The sperm incubated with SPEV were collected by centrifugation, and 4% paraformaldehyde was added and coated on anti-stripping glass. The sperm cells were fixed with 4% paraformaldehyde for 20 min at room temperature, washed with PBS three times for 5 min, permeabilized with 0.1% Triton X-100 for 20 min, and blocked with 3% BSA (ST023, Beyotime) for 30 min at room temperature. Subsequently, the cells were incubated with primary antibodies against MCL1 (Abmart, Shanghai, China), BAX (Proteintech, USA), CREBBP (Abmart, Shanghai, China), and CREB1 (Abmart, Shanghai, China) overnight at 4 °C. After the primary incubation, the cells were incubated with secondary antibodies at room temperature for 1 hour. The nuclei were stained with DAPI (C1002, Beyotime, China) at room temperature for 15 min, and fluorescence images were observed under a confocal microscope (Nikon, Japan) with a 100× oil-immersion objective lens.

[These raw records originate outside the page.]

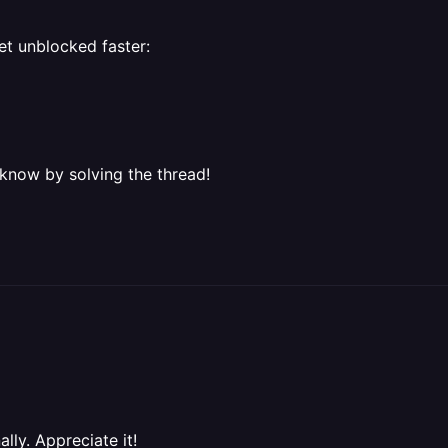
et unblocked faster:
 know by solving the thread!
ally. Appreciate it!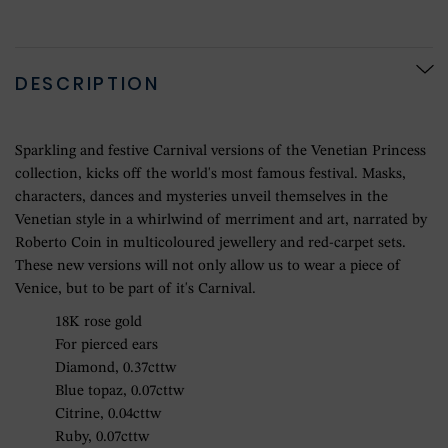
DESCRIPTION
Sparkling and festive Carnival versions of the Venetian Princess
collection, kicks off the world's most famous festival. Masks,
characters, dances and mysteries unveil themselves in the
Venetian style in a whirlwind of merriment and art, narrated by
Roberto Coin in multicoloured jewellery and red-carpet sets.
These new versions will not only allow us to wear a piece of
Venice, but to be part of it's Carnival.
18K rose gold
For pierced ears
Diamond, 0.37cttw
Blue topaz, 0.07cttw
Citrine, 0.04cttw
Ruby, 0.07cttw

Evaluation of cell apoptosis

The spermatozoa were washed and then resuspended in PBS for cell counting. The sperm apoptotic rate was evaluated according to the protocols provided by the Annexin V-FITC Apoptosis Detection Kit (Beyotime, China). Generally, 1 × 105 sperm cells were diluted within buffer, and added with Annexin V-FITC and PI. The cell mixture was cultured at room temperature for 20 min and then analyzed by a BD LSRFortessa flow cytometer. The gating strategies are showed in Supplementary Fig. 5.

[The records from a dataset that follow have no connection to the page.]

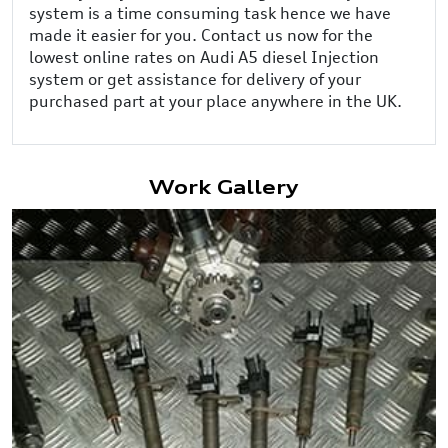
system is a time consuming task hence we have
made it easier for you. Contact us now for the
lowest online rates on Audi A5 diesel Injection
system or get assistance for delivery of your
purchased part at your place anywhere in the UK.
Work Gallery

Detection of cellular ATP levels

The ATP levels in spermatozoa were determined using a luciferase-based enhanced ATP assay kit (Beyotime, China) and BCA assay kit (Beyotime, China). Briefly, after incubation with EV and EV electroporated with circ-CREBBP siRNA, spermatozoa were washed with PBS and lysed immediately in 200 µL lysis buffer. Then, the lysate was collected and centrifuged at 12,000×g for 5 min at 4 °C. Then, 20 µL of supernatant was added to the well containing 100 µL ATP detection working dilution. The luminescence was detected by a multifunctional microplate reader (Biotek, USA). The protein concentration of each group was measured, which was used to calibrate the ATP levels in cells.

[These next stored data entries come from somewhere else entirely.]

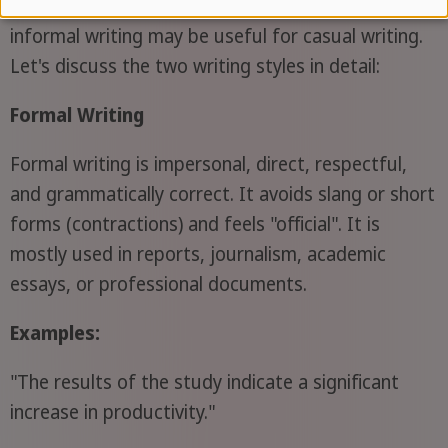
writing can be used to create a serious tone, while
informal writing may be useful for casual writing.
Let's discuss the two writing styles in detail:
Formal Writing
Formal writing is impersonal, direct, respectful,
and grammatically correct. It avoids slang or short
forms (contractions) and feels "official". It is
mostly used in reports, journalism, academic
essays, or professional documents.
Examples:
"The results of the study indicate a significant
increase in productivity."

Statistics and reproducibility

All the experimental data were analyzed using Student’s t test and ANOVA using Statistical Package for the Social Sciences (SPSS) software for Windows, release 21.0 (SPSS, Chicago, IL, United States). The false detection rate (FDR) was controlled for multiple comparisons. Each experiment was repeated at least three times. All results are presented as the mean ± standard error of mean (SEM). P values less than 0.05, 0.01 and 0.001 were considered statistically significant.

Reporting summary

Further information on research design is available in the Nature Portfolio Reporting Summary linked to this article.